Flyntlock Bones: the Eye of Mogdrod is about Flynn a shipmate on ‘The Black Hound’ a pirate ship captained by the fearless Captain Watkins. Alongside his courageous partner Red, a female member of the crew, they keep everything ship-shape and ready for any scurvy endeavours! Do not be fooled, however, these are pirates with a twist. These swashbuckling seafarers are concerned with righting wrongs. They are… pirate investigators.
‘The Eye of Mogdrod’ is the second book in the ‘Flintlock Bones’ trilogy and I have to say my cunning co reader, I cannot wait to read the first and the third. Derek Keilty steers the reader through a thrilling adventure full of all the joys of pirate life: the vast ocean guided by constellations; the interesting food provided by ‘Fishbreath’ the chef; the hunt for booty; loyalty; treachery; larger than life characters and a touch of romance all woven together with laugh out loud humour, incredible description and pirate colloquialisms. He is a fantastic author with a great sense of humour and understanding of how to engage the child reader. If you can get him into your school his creative writing workshop would be transformative.
The pace of the narrative mirrors the fast pace of the adventure. The reader is not allowed an opportunity to relax in a false sense of security. The tension builds to the moment of conflict with Mogdrod the giant, pretty scary, cat and all that ensues. The main characters travel hither and thither in a desperate plight to find Fergus McSwaggers’ precious chalice.

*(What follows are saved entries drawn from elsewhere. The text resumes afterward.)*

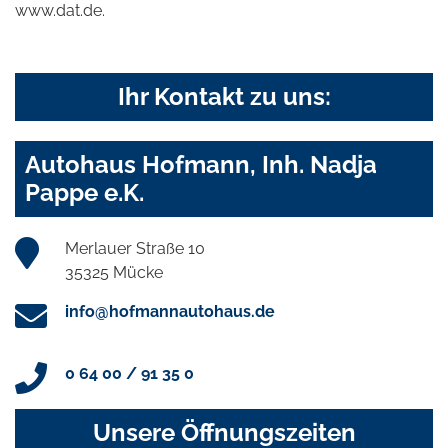
www.dat.de.
Ihr Kontakt zu uns:
Autohaus Hofmann, Inh. Nadja
Pappe e.K.
Merlauer Straße 10
35325 Mücke
info@hofmannautohaus.de
0 64 00 / 91 35 0
Unsere Öffnungszeiten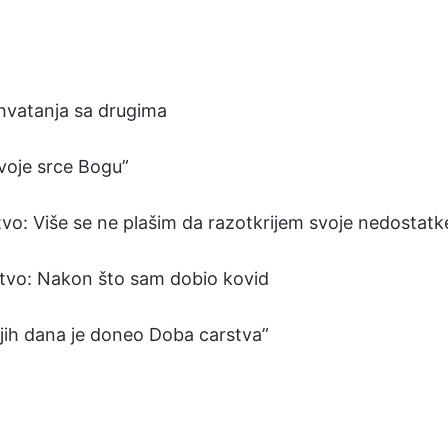
hvatanja sa drugima
svoje srce Bogu”
vo: Više se ne plašim da razotkrijem svoje nedostatk
stvo: Nakon što sam dobio kovid
njih dana je doneo Doba carstva”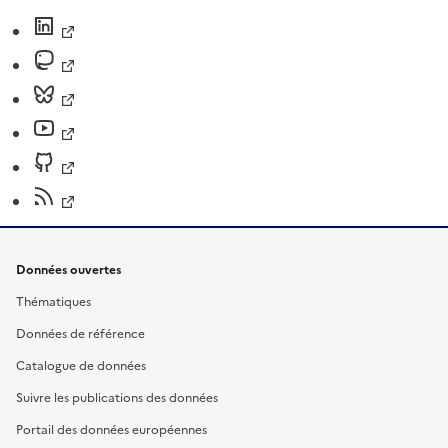
Données ouvertes
Thématiques
Données de référence
Catalogue de données
Suivre les publications des données
Portail des données européennes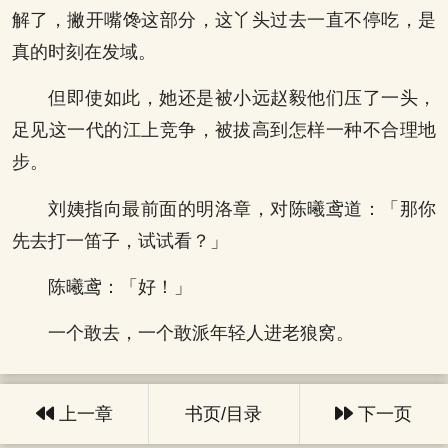
解了，撇开嘴馋这部分，这丫头过去一直不停吃，是
真的时刻在发域。
但即使如此，她还是被小远赵毅他们压了一头，
足见这一代的江上竞争，被拔高到怎样一种不合理地
步。
刘姨指向最前面的明洛章，对陈曦鸢道：「那你
先去打一笛子，试试看？」
陈曦鸢：「好！」
一个敢去，一个敢派年轻人进老狼窝。
上一章
书页/目录
下一页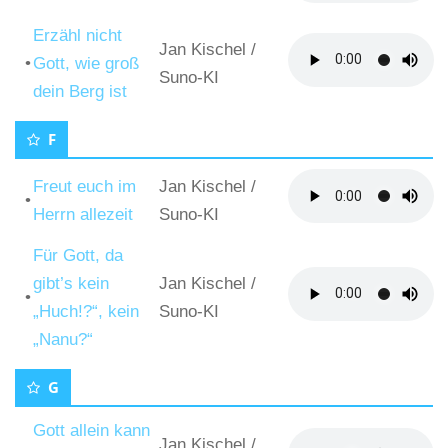
Erzähl nicht
Jan Kischel
/
•
Gott, wie groß
Suno-KI
dein Berg ist
F
Freut euch im
Jan Kischel
/
•
Herrn allezeit
Suno-KI
Für Gott, da
gibt’s kein
Jan Kischel
/
•
„Huch!?“, kein
Suno-KI
„Nanu?“
G
Gott allein kann
Jan Kischel
/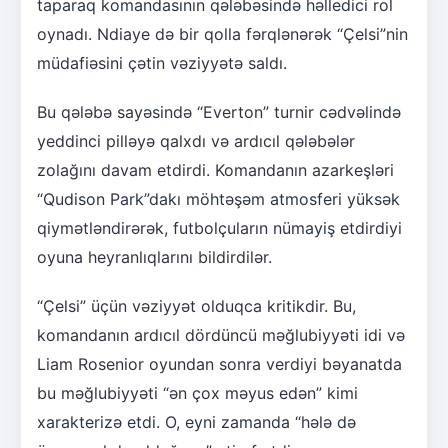
taparaq komandasının qələbəsində həlledici rol
oynadı. Ndiaye də bir qolla fərqlənərək “Çelsi”nin
müdafiəsini çətin vəziyyətə saldı.
Bu qələbə sayəsində “Everton” turnir cədvəlində
yeddinci pilləyə qalxdı və ardıcıl qələbələr
zolağını davam etdirdi. Komandanın azarkeşləri
“Qudison Park”dakı möhtəşəm atmosferi yüksək
qiymətləndirərək, futbolçuların nümayiş etdirdiyi
oyuna heyranlıqlarını bildirdilər.
“Çelsi” üçün vəziyyət olduqca kritikdir. Bu,
komandanın ardıcıl dördüncü məğlubiyyəti idi və
Liam Rosenior oyundan sonra verdiyi bəyanatda
bu məğlubiyyəti “ən çox məyus edən” kimi
xarakterizə etdi. O, eyni zamanda “hələ də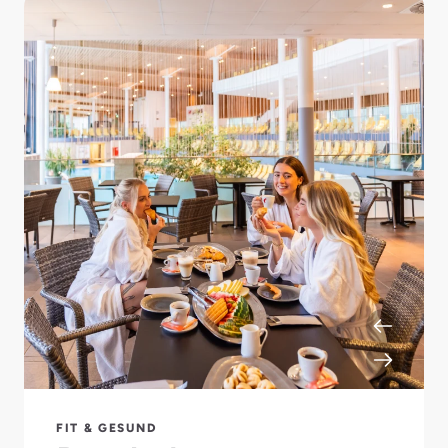
FIT & GESUND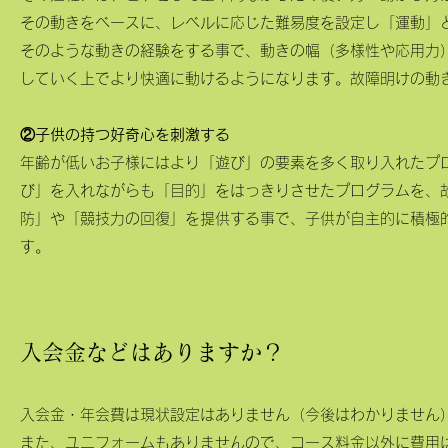
その動きをベースに、レベルに応じた難易度を設定し「運動」
そのような動きの経験をする事で、動きの幅（多様性や応用力
していく上でより快適に動けるようになります。故障明けの動
②子供の持つ好奇心を刺激する
年齢が低いお子様にはより「遊び」の要素を多く取り入れたプ
び」を入れながらも「目的」をはっきりさせたプログラムを、
防」や「競技力の回復」を提供する事で、子供が自主的に積極
す。
入会金などはありますか？
入会金・年会費は現状設定はありません（今後はわかりません
また、ユニフォームもありませんので、コース料金以外に費用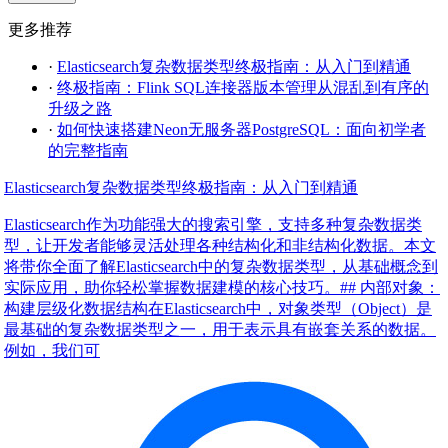
更多推荐
·
Elasticsearch复杂数据类型终极指南：从入门到精通
·
终极指南：Flink SQL连接器版本管理从混乱到有序的
升级之路
·
如何快速搭建Neon无服务器PostgreSQL：面向初学者
的完整指南
Elasticsearch复杂数据类型终极指南：从入门到精通
Elasticsearch作为功能强大的搜索引擎，支持多种复杂数据类
型，让开发者能够灵活处理各种结构化和非结构化数据。本文
将带你全面了解Elasticsearch中的复杂数据类型，从基础概念到
实际应用，助你轻松掌握数据建模的核心技巧。## 内部对象：
构建层级化数据结构在Elasticsearch中，对象类型（Object）是
最基础的复杂数据类型之一，用于表示具有嵌套关系的数据。
例如，我们可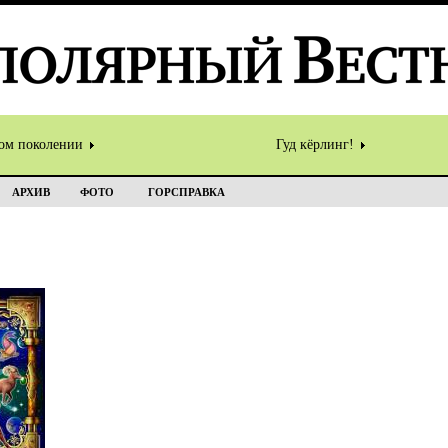
том поколении
Гуд кёрлинг!
АРХИВ
ФОТО
ГОРСПРАВКА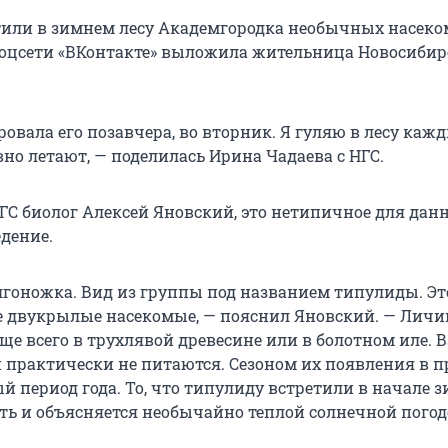
или в зимнем лесу Академгородка необычных насеко
оцсети «ВКонтакте» выложила жительница Новосибир
овала его позавчера, во вторник. Я гуляю в лесу кажд
но летают, — поделилась Ирина Чадаева с НГС.
НГС биолог Алексей Яновский, это нетипичное для дан
дение.
лгоножка. Вид из группы под названием типулиды. Эт
 двукрылые насекомые, — пояснил Яновский. — Лич
ще всего в трухлявой древесине или в болотном иле. 
 практически не питаются. Сезоном их появления в п
й период года. То, что типулиду встретили в начале зи
сть и объясняется необычайно теплой солнечной погод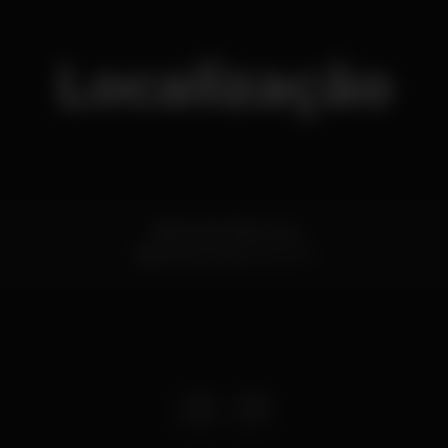
Localização
Marina de Vilamoura
Vilamoura,
Faro
8125-507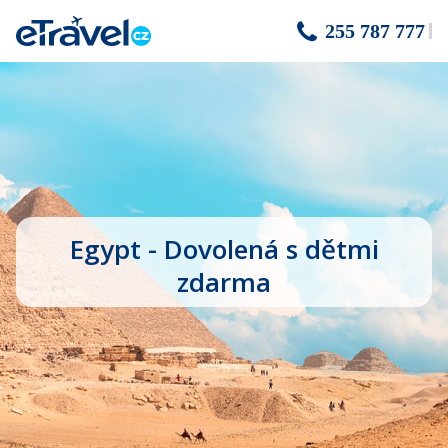
255 787 777
Egypt - Dovolená s dětmi
zdarma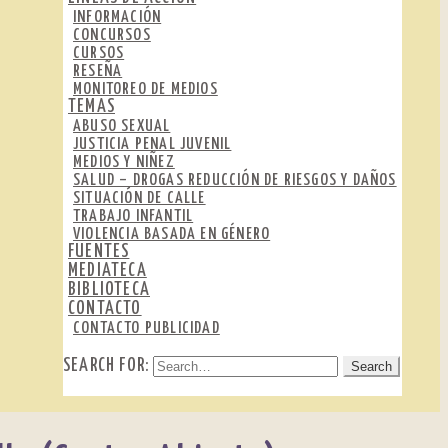
INFORMACIÓN
CONCURSOS
CURSOS
RESEÑA
MONITOREO DE MEDIOS
TEMAS
ABUSO SEXUAL
JUSTICIA PENAL JUVENIL
MEDIOS Y NIÑEZ
SALUD – DROGAS REDUCCIÓN DE RIESGOS Y DAÑOS
SITUACIÓN DE CALLE
TRABAJO INFANTIL
VIOLENCIA BASADA EN GÉNERO
FUENTES
MEDIATECA
BIBLIOTECA
CONTACTO
CONTACTO PUBLICIDAD
SEARCH FOR: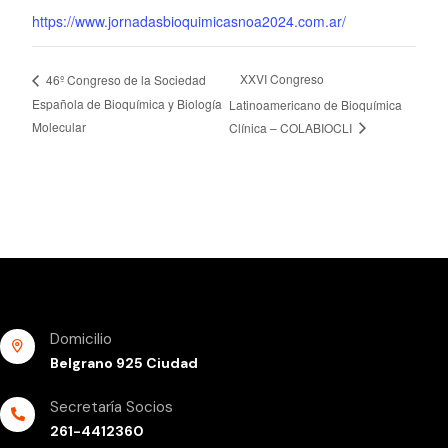
https://www.jornadasbioquimicasnoa2024.com.ar/
XXVI Congreso
46º Congreso de la Sociedad
Española de Bioquímica y Biología
Latinoamericano de Bioquímica
Molecular
Clínica – COLABIOCLI
Domicilio
Belgrano 925 Ciudad
Secretaría Socios
261-4412360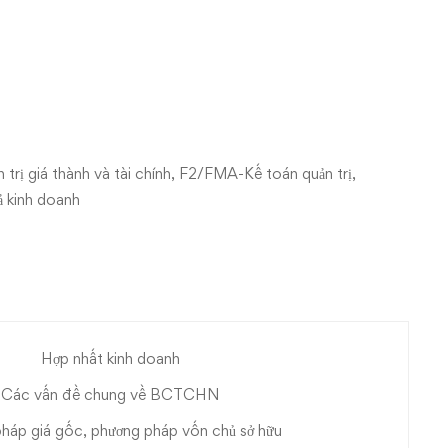
ị giá thành và tài chính, F2/FMA-Kế toán quản trị,
ả kinh doanh
Hợp nhất kinh doanh
Các vấn đề chung về BCTCHN
háp giá gốc, phương pháp vốn chủ sở hữu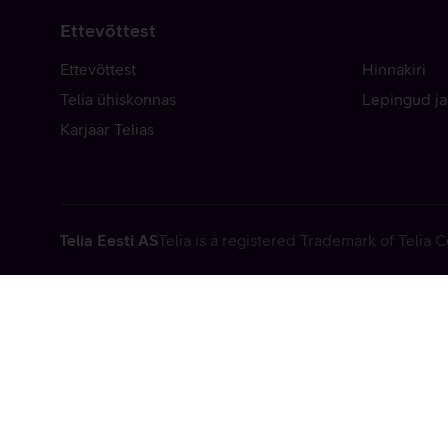
Ettevõttest
Ettevõttest
Hinnakiri
Telia ühiskonnas
Lepingud ja
Karjäär Telias
Telia Eesti AS
Telia is a registered Trademark of Telia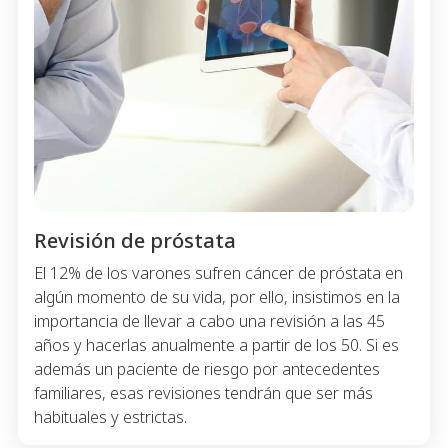
Revisión de próstata
El 12% de los varones sufren cáncer de próstata en
algún momento de su vida, por ello, insistimos en la
importancia de llevar a cabo una revisión a las 45
años y hacerlas anualmente a partir de los 50. Si es
además un paciente de riesgo por antecedentes
familiares, esas revisiones tendrán que ser más
habituales y estrictas.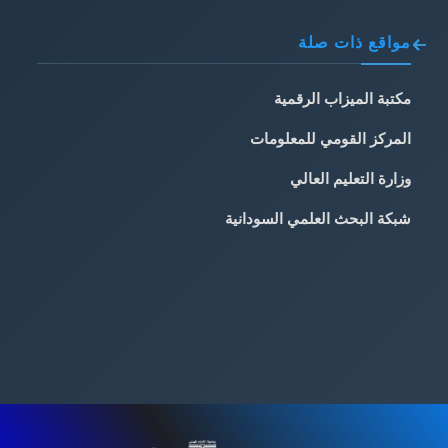
مواقع ذات صلة
مكتبة الميزاب الرقمية
المركز القومي للمعلومات
وزارة التعليم العالي
شبكة البحث العلمي السودانية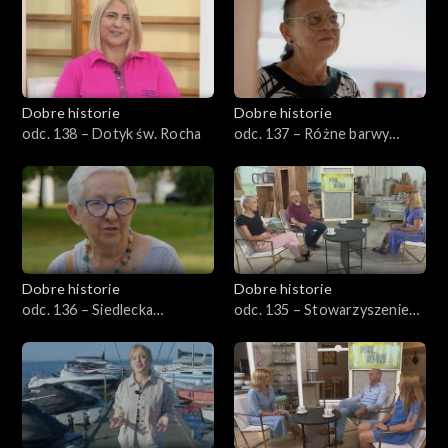
Dobre historie
Dobre historie
odc. 138 – Dotyk św. Rocha
odc. 137 – Różne barwy
starości
Dobre historie
Dobre historie
odc. 136 – Siedlecka
odc. 135 – Stowarzyszenie
spółdzielnia socjalna
Emaus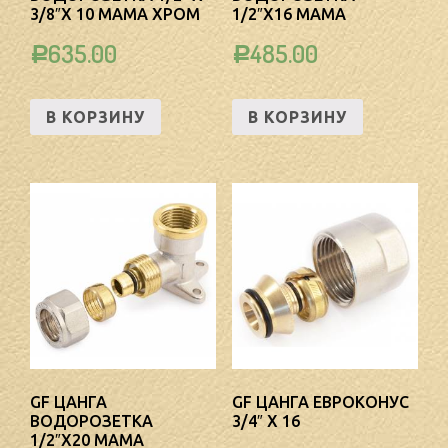
3/8″Х 10 МАМА ХРОМ
1/2″Х16 МАМА
635.00
485.00
Р
Р
В КОРЗИНУ
В КОРЗИНУ
GF ЦАНГА
GF ЦАНГА ЕВРОКОНУС
ВОДОРОЗЕТКА
3/4″ Х 16
1/2″Х20 МАМА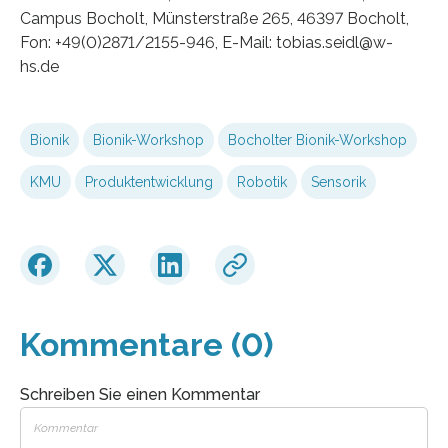
Campus Bocholt, Münsterstraße 265, 46397 Bocholt,
Fon: +49(0)2871/2155-946, E-Mail: tobias.seidl@w-
hs.de
Bionik
Bionik-Workshop
Bocholter Bionik-Workshop
KMU
Produktentwicklung
Robotik
Sensorik
Kommentare (0)
Schreiben Sie einen Kommentar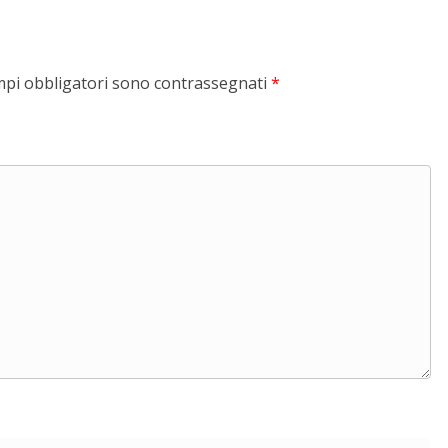
mpi obbligatori sono contrassegnati
*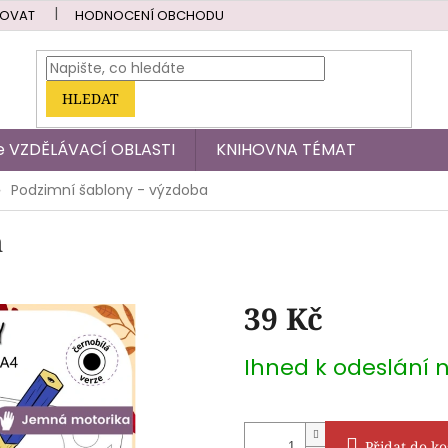
POVAT
HODNOCENÍ OBCHODU
HLEDAT
dle VZDĚLÁVACÍ OBLASTI
KNIHOVNA TÉMAT
Podzimní šablony - výzdoba
a
39 Kč
Měrná
Ihned k odeslání 
cena:
Přidat do ko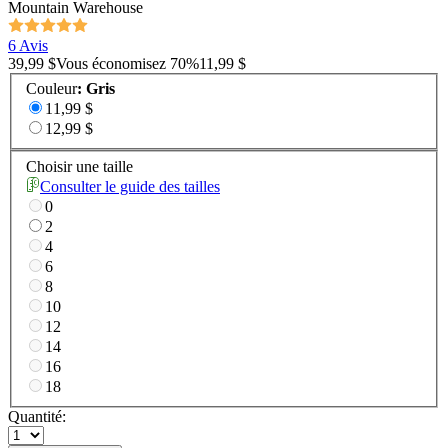
Mountain Warehouse
6 Avis
39,99 $
Vous économisez
70
%
11,99 $
Couleur
:
Gris
11,99 $
12,99 $
Choisir une taille
Consulter le guide des tailles
0
2
4
6
8
10
12
14
16
18
Quantité: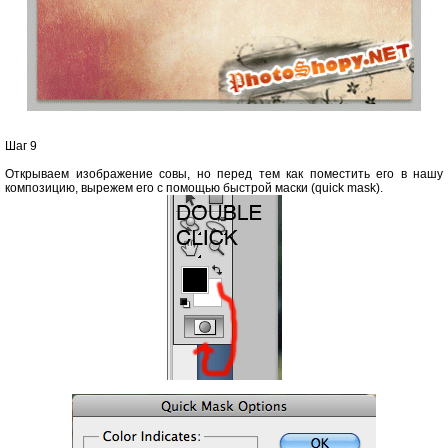
Шаг 9
Открываем изображение совы, но перед тем как поместить его в нашу
композицию, вырежем его с помощью быстрой маски (quick mask).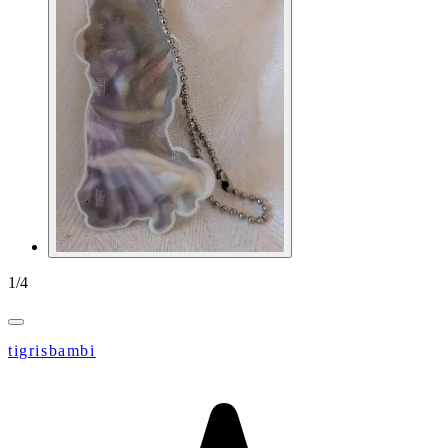
1
/
4
tigrisbambi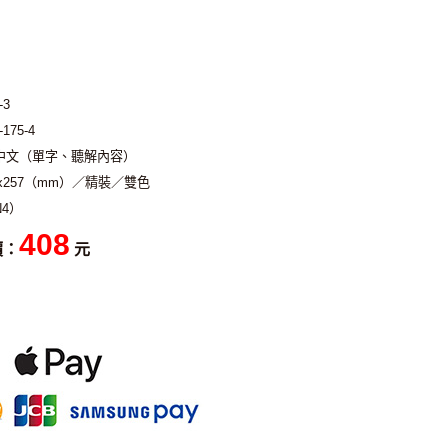
-3
-175-4
中文（單字、聽解內容）
2x257（mm）／精裝／雙色
4）
408
價：
元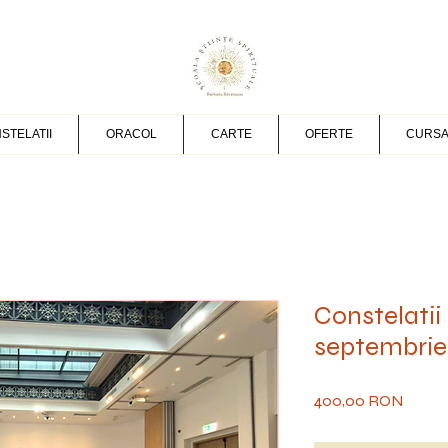
STELATII
ORACOL
CARTE
OFERTE
CURSA
Constelatii 
septembrie
Preț
400,00 RON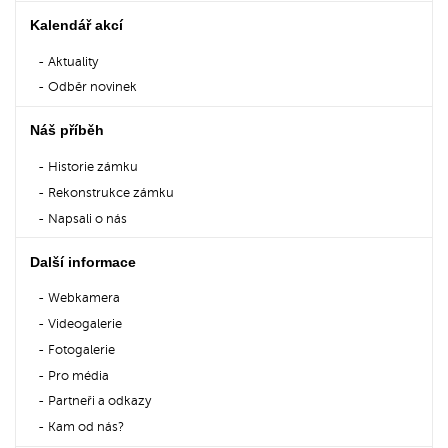
Kalendář akcí
Aktuality
Odběr novinek
Náš příběh
Historie zámku
Rekonstrukce zámku
Napsali o nás
Další informace
Webkamera
Videogalerie
Fotogalerie
Pro média
Partneři a odkazy
Kam od nás?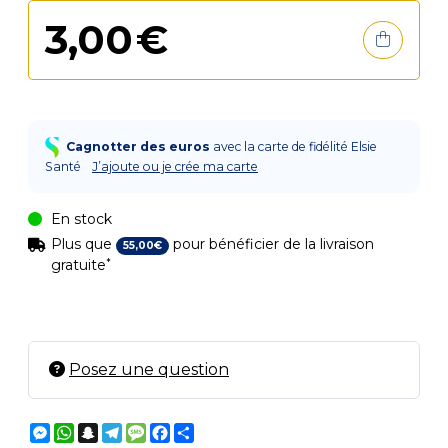
3
,
00
€
Cagnotter des euros
avec la carte de fidélité Elsie
Santé
J’ajoute ou je crée ma carte
En stock
Plus que
pour bénéficier de la livraison
55
,
00
€
*
gratuite
Posez une question
Messenger
WhatsApp
Snapchat
Telegram
Message
Facebook
Partager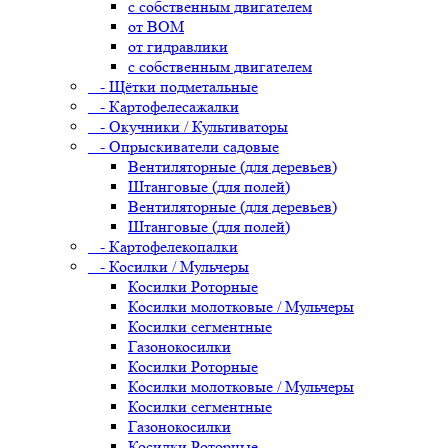
с собственным двигателем
от ВОМ
от гидравлики
с собственным двигателем
- Щётки подметальные
- Картофелесажалки
- Окучники / Культиваторы
- Опрыскиватели садовые
Вентиляторные (для деревьев)
Штанговые (для полей)
Вентиляторные (для деревьев)
Штанговые (для полей)
- Картофелекопалки
- Косилки / Мульчеры
Косилки Роторные
Косилки молотковые / Мульчеры
Косилки сегментные
Газонокосилки
Косилки Роторные
Косилки молотковые / Мульчеры
Косилки сегментные
Газонокосилки
Косилки Роторные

I would recommend this book to any year 2 and year 3 classroom. It is full of silly, fun, stinky humour which will leave this age range both falling off their seats and gripped by the adventurous plot. Partner this with Mark Elvins’ hypnotic illustrations and we are really onto a winner for excitement and inspiring even the most reluctant of readers. So much to explore, Flyntlock Bones: the Eye of Mogdrod really is a must for any lower key stage two classroom and bookcase in any 6-9 year old’s bedroom.
This story would appeal to those who enjoyed other pirate tales such as Marcus Sedgwick’s The Treasure of the Golden Skull or Pirate Blunderbeard: Worst. Pirate. Ever by Amy Sparks and Ben Cort.